De izquierda a derecha: mi tía Titita, mi madre, mi prima Lucy, Tito, Nellina y mi tío Aldo. |
Cada vez que mi tía
Nellina llegaba en el tren de La Habana, yo descubría algo increíble. Siempre
nos poníamos alrededor de su neceser en espera del milagro. Una vez trajo una
linterna que no llevaba pilas, bastaba con conectarla a la corriente durante
toda la noche. Otra, un pez azul que al tirar de su cabeza y su cola se
convertía en un tenedor y una cuchara.
Cuando Nellina
nació, murió María Góngora, su madre. Fue mi abuela Atlántida quien la crió,
por eso se querían aún más de lo que llegan a quererse los hermanos.
—Tarde o temprano
todo se rompe —dijo mi abuelo el día que Nellina sacó una fuente de un material
indestructible.
Para probar que no
mentía, la lanzó desde lo alto contra el suelo. La fuente rebotó y volvió a
caer intacta.
—¿Ves que es
irrompible?
—Todo se rompe
—insistió Aurelio.
Con ese aire de
superioridad que los campesinos vuelven de La Habana, Nellina se subió encima
de un taburete y volvió a lanzar la fuente. Otra vez rebotó y volvió a caer
intacta.
—Por Dios, Nellina
—trató de mediar mi abuela— no lo vuelvas a intentar.
Aquella frase,
lejos de persuadirla, pareció estimularla. Porque se subió en el taburete y del
taburete saltó a la mesa del comedor.
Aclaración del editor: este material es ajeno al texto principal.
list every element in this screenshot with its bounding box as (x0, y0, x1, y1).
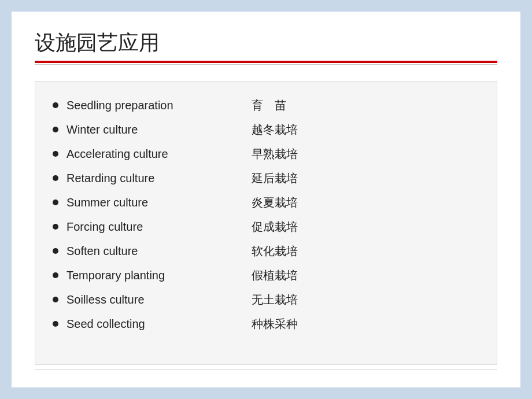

Esta vez la lanzó hacia arriba. Como la
estaciones de ferrocarril que construyeron los ingleses en Cuba tenían un
puntal muy alto, la fuente flotó durante un instante interminable. Todos
abrieron las bocas y los brazos.
Cuando se oyó el
crujido, Atlántida se apresuró a recogerla y guardarla bajo llave en el
aparador donde atesoraba su vajilla de porcelana. Nunca pudo usarla, pero jamás
se deshizo de ella. Como recuerdo de familia sí logró ser irrompible.